By David Fleet
On June 2, the State House of Representatives voted 62-47 in favor of a ban on vaccine passports. The vote was split along party lines with 58 Republican voting yes and 52 Democrats voting no. Four Democrats Reps. Coleman, Liberati, Sneller and Steenland joined Republicans and voted in favor of the ban.
Co-sponsored by Rep. John Reilly (R-Lake Orion, 46th District, which includes Brandon Township) and introduced by State Rep. Sue Allor (R-Wolverine) the legislation would prohibit governmental entities from producing, issuing or incentivizing documentation for the purposes of certifying that an individual has received a vaccination for COVID-19 or is immunized from the virus.legislation to establish a COVID-19 Vaccination Privacy Act that protects the personal freedoms and individual liberties of Michiganders from government overreach.

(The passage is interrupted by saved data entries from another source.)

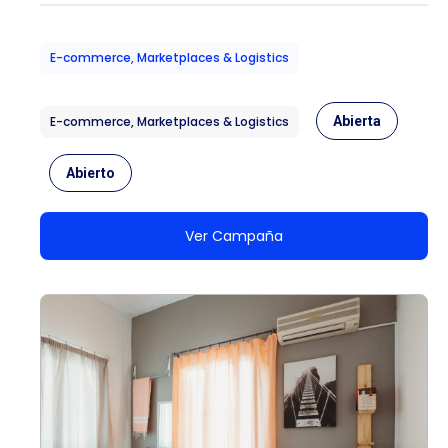
E-commerce, Marketplaces & Logistics
E-commerce, Marketplaces & Logistics
Abierta
Abierto
Ver Campaña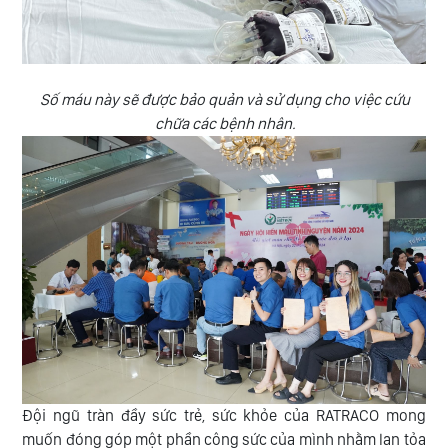
Số máu này sẽ được bảo quản và sử dụng cho việc cứu
chữa các bệnh nhân.
Đội ngũ tràn đầy sức trẻ, sức khỏe của RATRACO mong
muốn đóng góp một phần công sức của mình nhằm lan tỏa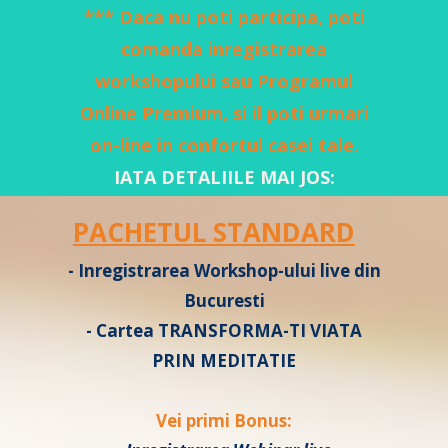
*** Daca nu poti participa, poti
comanda inregistrarea
workshopului sau Programul
Online Premium, si il poti urmari
on-line in confortul casei tale.
IATA DETALIILE MAI JOS:
PACHETUL STANDARD
- Inregistrarea Workshop-ului live din
Bucuresti
- Cartea TRANSFORMA-TI VIATA
PRIN MEDITATIE
Vei primi Bonus: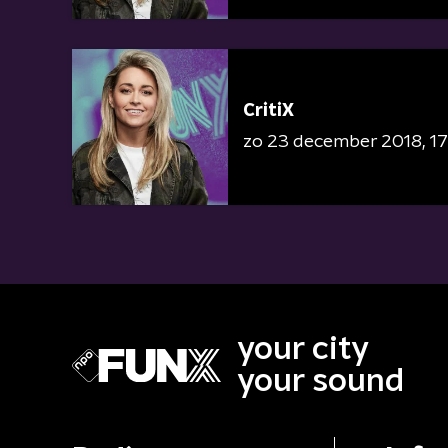
CritiX
zo 23 december 2018
17
your city
your sound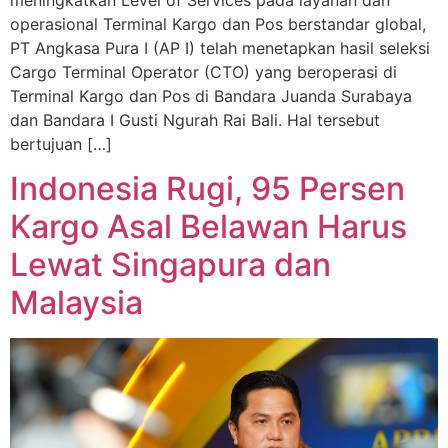
operasional Terminal Kargo dan Pos berstandar global,
PT Angkasa Pura I (AP I) telah menetapkan hasil seleksi
Cargo Terminal Operator (CTO) yang beroperasi di
Terminal Kargo dan Pos di Bandara Juanda Surabaya
dan Bandara I Gusti Ngurah Rai Bali. Hal tersebut
bertujuan […]
Indonesia Rugi, 95 Persen
Kargo Asal Belawan Harus
Lewat Singapura dan
Malaysia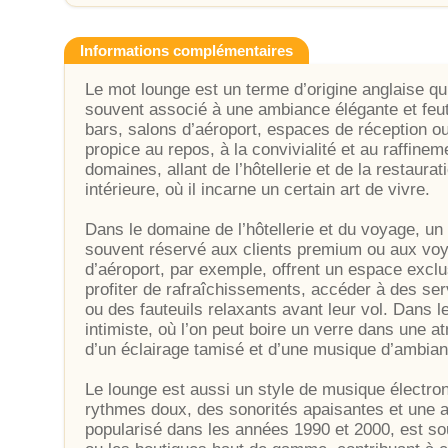
Informations complémentaires
Le mot lounge est un terme d’origine anglaise qu
souvent associé à une ambiance élégante et feutr
bars, salons d’aéroport, espaces de réception 
propice au repos, à la convivialité et au raffine
domaines, allant de l’hôtellerie et de la restaura
intérieure, où il incarne un certain art de vivre.
Dans le domaine de l’hôtellerie et du voyage, un 
souvent réservé aux clients premium ou aux voy
d’aéroport, par exemple, offrent un espace excl
profiter de rafraîchissements, accéder à des se
ou des fauteuils relaxants avant leur vol. Dans le
intimiste, où l’on peut boire un verre dans une
d’un éclairage tamisé et d’une musique d’ambian
Le lounge est aussi un style de musique électron
rythmes doux, des sonorités apaisantes et une 
popularisé dans les années 1990 et 2000, est sou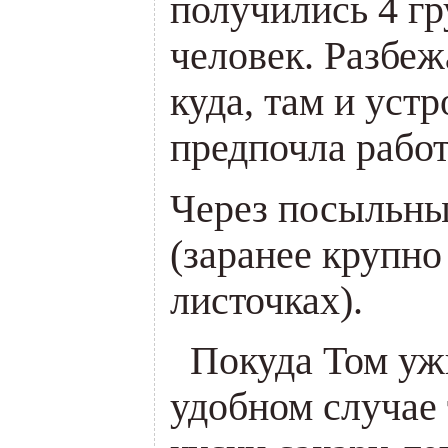
получились 4 г
человек. Разбеж
куда, там и уст
предпочла работ
Через посыльны
(заранее крупно
листочках).
Покуда Том уж
удобном случае 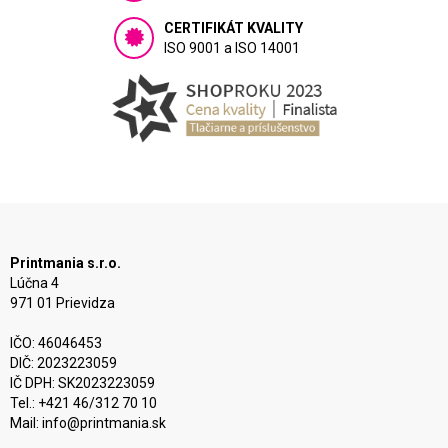
CERTIFIKÁT KVALITY
ISO 9001 a ISO 14001
Printmania s.r.o.
Lúčna 4
971 01 Prievidza
IČO: 46046453
DIČ: 2023223059
IČ DPH: SK2023223059
Tel.: +421 46/312 70 10
Mail:
info@printmania.sk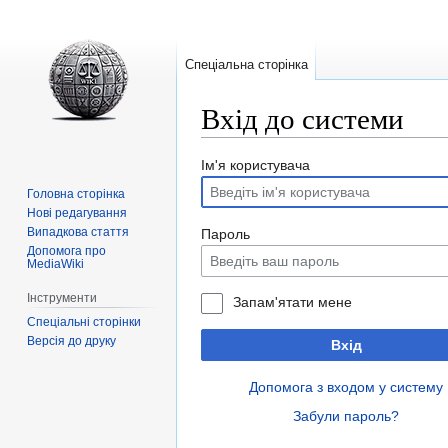
Спеціальна сторінка
Вхід до системи
Перейти
Перейти
Ім'я користувача
до
до
Головна сторінка
навігації
пошуку
Нові редагування
Випадкова стаття
Пароль
Допомога про
MediaWiki
Інструменти
Запам'ятати мене
Спеціальні сторінки
Версія до друку
Вхід
Допомога з входом у систему
Забули пароль?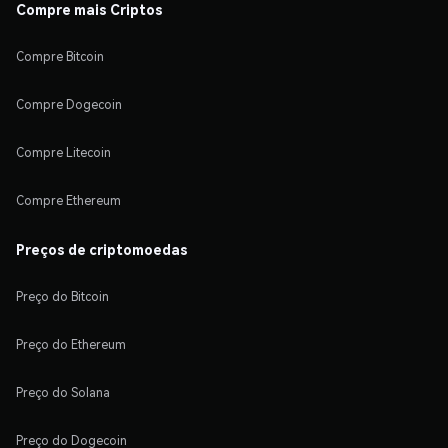
Compre mais Criptos
Compre Bitcoin
Compre Dogecoin
Compre Litecoin
Compre Ethereum
Preços de criptomoedas
Preço do Bitcoin
Preço do Ethereum
Preço do Solana
Preço do Dogecoin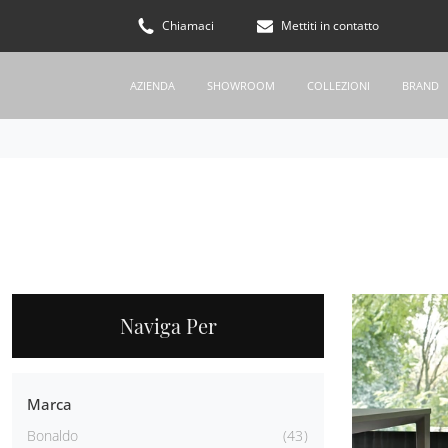
Chiamaci
Mettiti in contatto
AZIENDA
SHOWROOM
COLLEZIONI
BRAND
Naviga Per
Marca
Bonaldo
43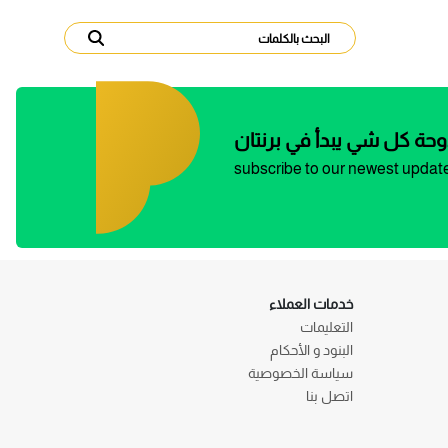
وحة كل شي يبدأ في برنتان
subscribe to our newest updat
خدمات العملاء
التعليمات
البنود و الأحكام
سياسة الخصوصية
اتصل بنا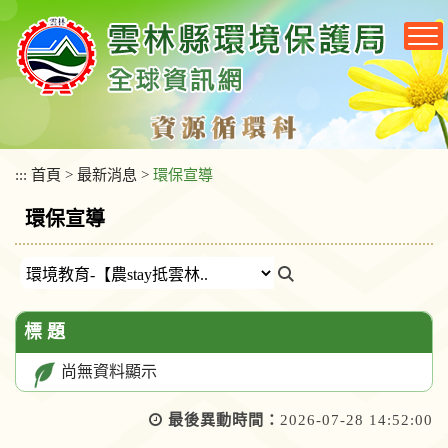
跳
到
主
要
內
容
區
塊
:::
首頁
>
最新消息
>
環保宣導
環保宣導
標 題
尚無資料顯示
最後異動時間：
2026-07-28 14:52:00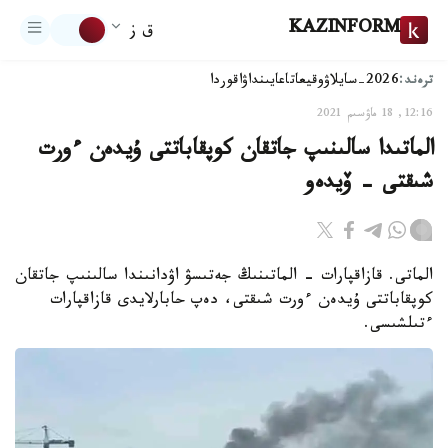
KAZINFORM
ق ز
ترەند:
2026-سايلاۋ
وقيعا
تاعايىنداۋ
اقوردا
12:16, 18 ماۋسىم 2021
الماتىدا سالىنىپ جاتقان كوپقاباتتى ۇيدەن ءورت
شىقتى - ۆيدەو
الماتى. قازاقپارات - الماتىنىڭ جەتىسۋ اۋدانىندا سالىنىپ جاتقان
كوپقاباتتى ۇيدەن ءورت شىقتى، دەپ حابارلايدى قازاقپارات
ءتىلشىسى.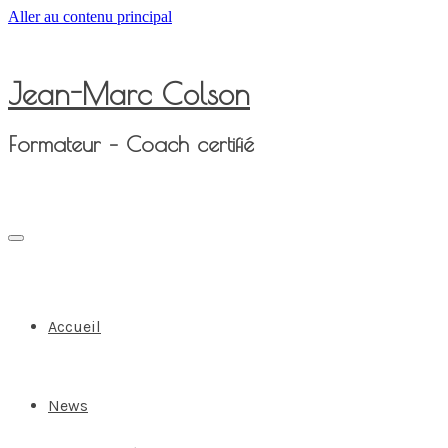
Aller au contenu principal
Jean-Marc Colson
Formateur – Coach certifié
Accueil
News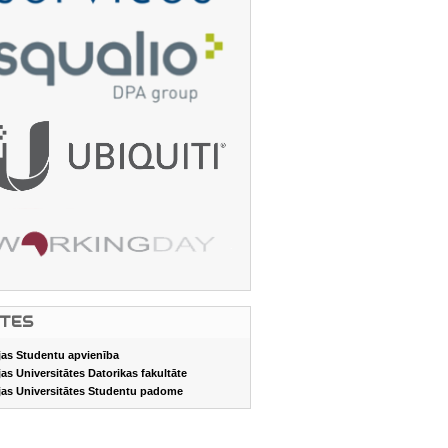
ITES
jas Studentu apvienība
jas Universitātes Datorikas fakultāte
jas Universitātes Studentu padome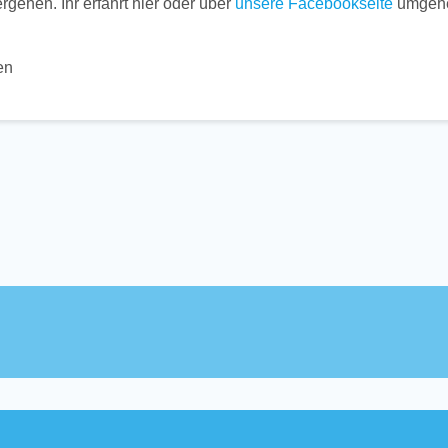
gehen. Ihr erfahrt hier oder über
unsere Facebookseite
umgeh
en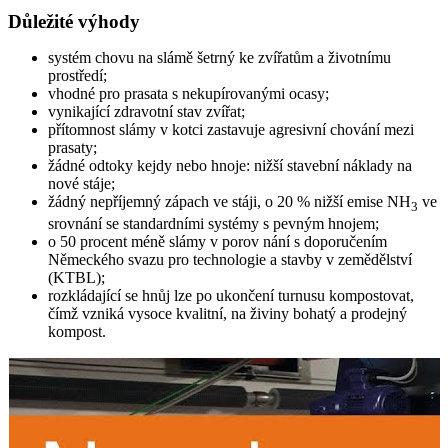
Důležité výhody
systém chovu na slámě šetrný ke zvířatům a životnímu
prostředí;
vhodné pro prasata s nekupírovanými ocasy;
vynikající zdravotní stav zvířat;
přítomnost slámy v kotci zastavuje agresivní chování mezi
prasaty;
žádné odtoky kejdy nebo hnoje: nižší stavební náklady na
nové stáje;
žádný nepříjemný zápach ve stáji, o 20 % nižší emise NH
ve
3
srovnání se standardními systémy s pevným hnojem;
o 50 procent méně slámy v porov­ nání s doporučením
Německého svazu pro technologie a stavby v zemědělství
(KTBL);
rozkládající se hnůj lze po ukončení turnusu kompostovat,
čímž vzniká vysoce kvalitní, na živiny bohatý a prodejný
kompost.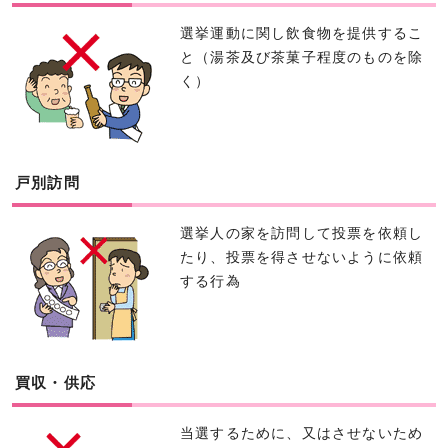
選挙運動に関し飲食物を提供するこ
と（湯茶及び茶菓子程度のものを除
く）
戸別訪問
選挙人の家を訪問して投票を依頼し
たり、投票を得させないように依頼
する行為
買収・供応
当選するために、又はさせないため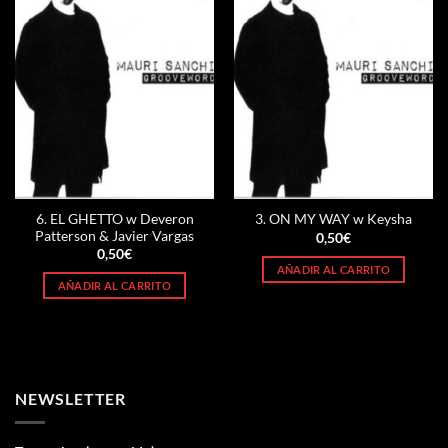
6. EL GHETTO w Deveron
3. ON MY WAY w Keysha
Patterson & Javier Vargas
0,50
€
0,50
€
AÑADIR AL CARRITO
AÑADIR AL CARRITO
NEWSLETTER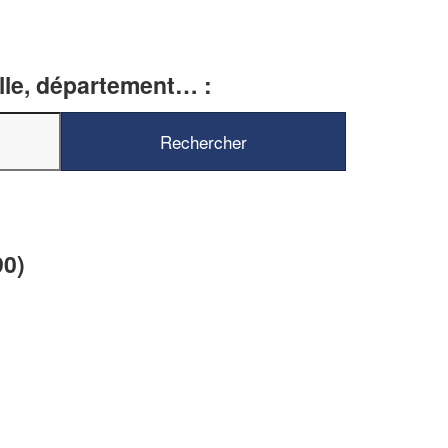
ille, département… :
✕
Vous êtes un
professionnel ?
Augmentez votre
et
chiffre d'affaires
vos
tout en gagnant de
marges
90)
!
nouveaux clients
En savoir plus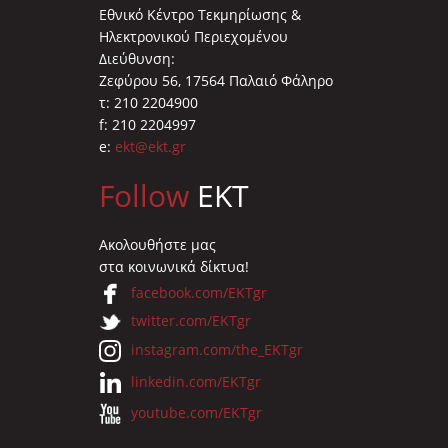
Εθνικό Κέντρο Τεκμηρίωσης &
Ηλεκτρονικού Περιεχομένου
Διεύθυνση:
Ζεφύρου 56, 17564 Παλαιό Φάληρο
τ: 210 2204900
f: 210 2204997
e:
ekt@ekt.gr
Follow
EKT
Ακολουθήστε μας
στα κοινωνικά δίκτυα!
facebook.com/EKTgr
twitter.com/EKTgr
instagram.com/the_EKTgr
linkedin.com/EKTgr
youtube.com/EKTgr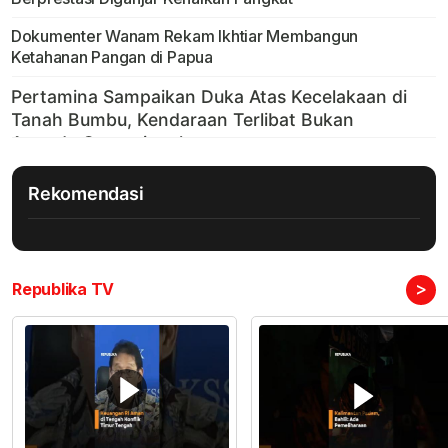
Dokumenter Wanam Rekam Ikhtiar Membangun
Ketahanan Pangan di Papua
Rekomendasi
>
Republika TV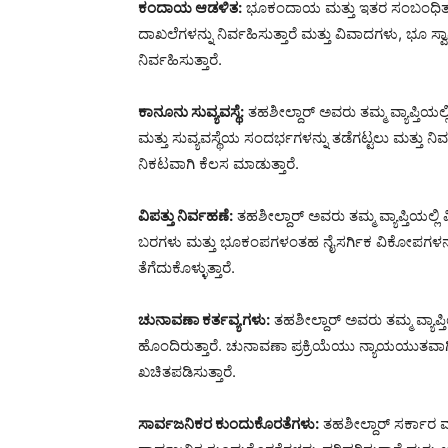
ಕಂದಾಯ ಆಡಳಿತ:
ಭೂಕಂದಾಯ ಮತ್ತು ಇತರ ಸಂಬಂಧಿತ ವಿ
ದಾಖಲೆಗಳನ್ನು ನಿರ್ವಹಿಸುತ್ತಾರೆ ಮತ್ತು ವಿವಾದಗಳು, ಭೂ
ನಿರ್ವಹಿಸುತ್ತಾರೆ.
ಕಾನೂನು ಸುವ್ಯವಸ್ಥೆ:
ತಹಶೀಲ್ದಾರ್ ಅವರು ತಮ್ಮ ವ್ಯಾಪ್ತಿಯಲ
ಮತ್ತು ಸುವ್ಯವಸ್ಥೆಯ ಸಂದರ್ಭಗಳನ್ನು ತಡೆಗಟ್ಟಲು ಮತ್ತು 
ನಿಕಟವಾಗಿ ಕೆಲಸ ಮಾಡುತ್ತಾರೆ.
ವಿಪತ್ತು ನಿರ್ವಹಣೆ:
ತಹಶೀಲ್ದಾರ್ ಅವರು ತಮ್ಮ ವ್ಯಾಪ್ತಿಯಲ್ಲಿ
ಬರಗಳು ಮತ್ತು ಭೂಕಂಪಗಳಂತಹ ನೈಸರ್ಗಿಕ ವಿಕೋಪಗಳನ್ನು ತ
ತೆಗೆದುಕೊಳ್ಳುತ್ತಾರೆ.
ಚುನಾವಣಾ ಕರ್ತವ್ಯಗಳು:
ತಹಶೀಲ್ದಾರ್ ಅವರು ತಮ್ಮ ವ್ಯಾಪ್ತ
ಹೊಂದಿರುತ್ತಾರೆ. ಚುನಾವಣಾ ಪ್ರಕ್ರಿಯೆಯು ನ್ಯಾಯಯುತವಾಗ
ಖಚಿತಪಡಿಸುತ್ತಾರೆ.
ಸಾರ್ವಜನಿಕರ ಕುಂದುಕೊರತೆಗಳು:
ತಹಶೀಲ್ದಾರ್ ಸರ್ಕಾರ ಮ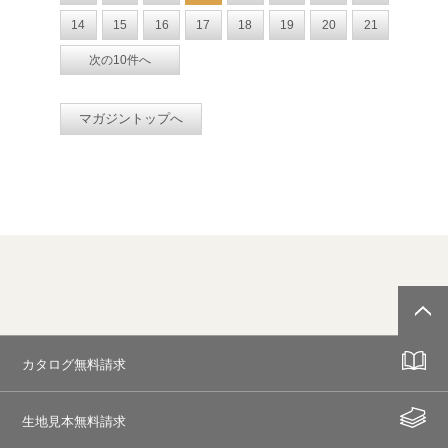
14
15
16
17
18
19
20
21
次の10件へ
マガジントップへ
カタログ無料請求
生地見本無料請求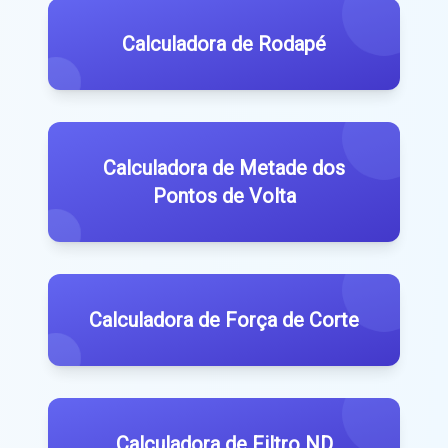
Calculadora de Rodapé
Calculadora de Metade dos
Pontos de Volta
Calculadora de Força de Corte
Calculadora de Filtro ND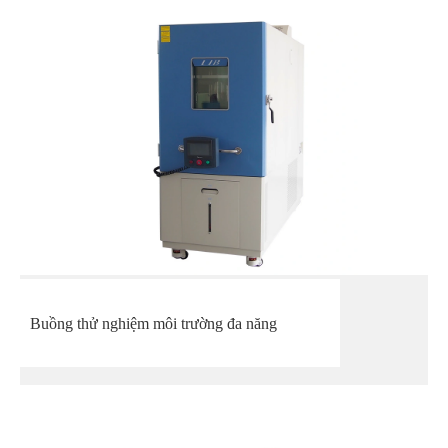
Buồng thử nghiệm môi trường đa năng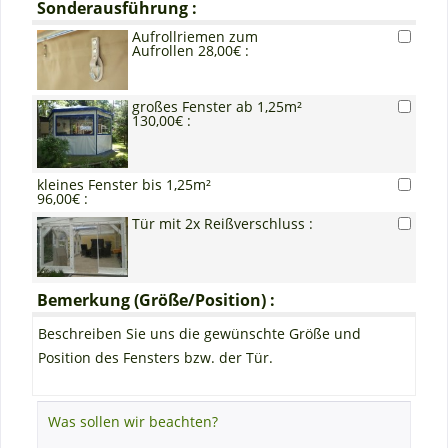
Sonderausführung :
Aufrollriemen zum
Aufrollen 28,00€ :
großes Fenster ab 1,25m²
130,00€ :
kleines Fenster bis 1,25m²
96,00€ :
Tür mit 2x Reißverschluss :
Bemerkung (Größe/Position) :
Beschreiben Sie uns die gewünschte Größe und
Position des Fensters bzw. der Tür.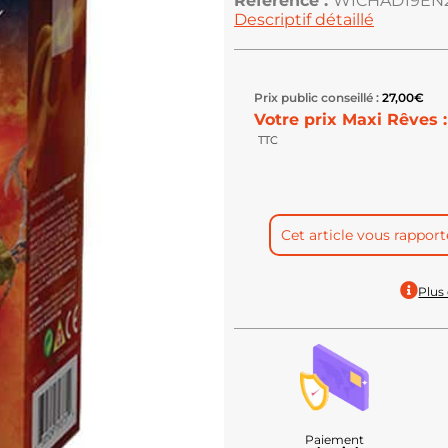
Référence :
WICHAD19EN
Descriptif détaillé
Prix public conseillé :
27,00
€
Votre prix Maxi Rêves :
TTC
Cet article vous rappor
Plus 
Paiement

“I am working to protect people from government overreach that harms small businesses and industry across our state, and would restrict the freedom of movement that we all enjoy as Americans,” said Allor, of Wolverine. “The notion of a passport offers a dangerous glimpse into government control of some of the most personal decisions in our lives.”
Allor’s proposed bill, which she said will ensure the role of government stays within the confines of the constitution.
“A vaccination passport is just one way government is taking away one of our liberties,” said Rep. John Reilly (R-Lake Orion 46th District includes Brandon Township), in an interview with The Citizen. “It’s an individuals’ right to receive or not receive the vaccination—it’s not the role of government to call out those that make that choice.”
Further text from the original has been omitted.